Luis Suárez Gets Curved by Ballon d’Or Shortlist While Messi, Ronaldo, and Neymar Make the Cut

Read more

This morning, we experienced our final minutes of undisturbed peace and tranquility before FIFA revealed its award finalists. While I’m not the biggest fan of these individual awards, it is important to know that the apple of everyone’s eye – the Ballon d’Or – will be awarded to one of these three legends: Cristiano Ronaldo, Lionel Messi, or Neymar.

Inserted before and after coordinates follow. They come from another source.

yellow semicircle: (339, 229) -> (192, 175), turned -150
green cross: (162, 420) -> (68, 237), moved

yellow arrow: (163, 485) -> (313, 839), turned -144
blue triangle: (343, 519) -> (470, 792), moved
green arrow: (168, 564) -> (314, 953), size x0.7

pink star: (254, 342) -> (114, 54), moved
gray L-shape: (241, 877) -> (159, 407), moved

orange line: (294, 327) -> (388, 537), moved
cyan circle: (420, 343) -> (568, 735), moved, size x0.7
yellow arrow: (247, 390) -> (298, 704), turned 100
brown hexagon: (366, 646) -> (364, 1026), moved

It’s not even worth mentioning all of the ridiculous individual and team accolades shared between these three cracks over the course of this calendar year. You’ve no doubt already read a dozen articles listing how many goals Cristiano scored, how many trophies Barcelona won, etc. etc. Three brilliant futbolistas, three dictionary-length books worth of magic.

Just for fun, here’s a cool stat that maybe you hadn’t heard yet: apparently, Cristiano has attempted 226 shots in 2015, at least 76 more than any other player in Europe’s five big leagues. Cristiano has had arguably one of his worst years in recent memory (should he really be considered over Suárez or Lewandowski?), but he still won the Pichichi and wowed us with some special goals, among other things.

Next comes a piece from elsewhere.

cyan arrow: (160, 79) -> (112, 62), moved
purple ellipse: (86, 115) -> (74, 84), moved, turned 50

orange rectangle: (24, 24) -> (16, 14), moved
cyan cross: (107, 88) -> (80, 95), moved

Ronaldinho recently described Neymar as a “phenomenon” capable of becoming the best player in the world. While he’s probably not there yet, his time will come. Neymar has been Barça’s second-highest scorer in every competition this year. Despite his fantastic contributions to the Catalan club’s success, I’m still feeling some kinda way about Suárez getting curved.

When it comes down to it, we all know that this award is going to Messi. There’s simply no way that it could go to anyone else. It’s inevitable. This marks the ninth consecutive year that the Barça crack has been nominated, and he’s only 28 years old. WTF.

The finalists for FIFA Women’s World Player of the Year are Carli Lloyd (USA), Aya Miyama (Japan), and Celia Sasic (Germany). Pep Guardiola (Bayern Munich), Luis Enrique (FC Barcelona), and Jorge Sampaoli (Chile) will battle it out for World Coach of the Year, with Jill Ellis (UAS), Mark Sampson (England), and Norio Sasaki (Japan) in the running for the women’s game. Goal of the year? Wendell Lira, Lionel Messi, and Alessandro Florenzi to my great disappointment (this was Carli Lloyd’s award to lose, IMO).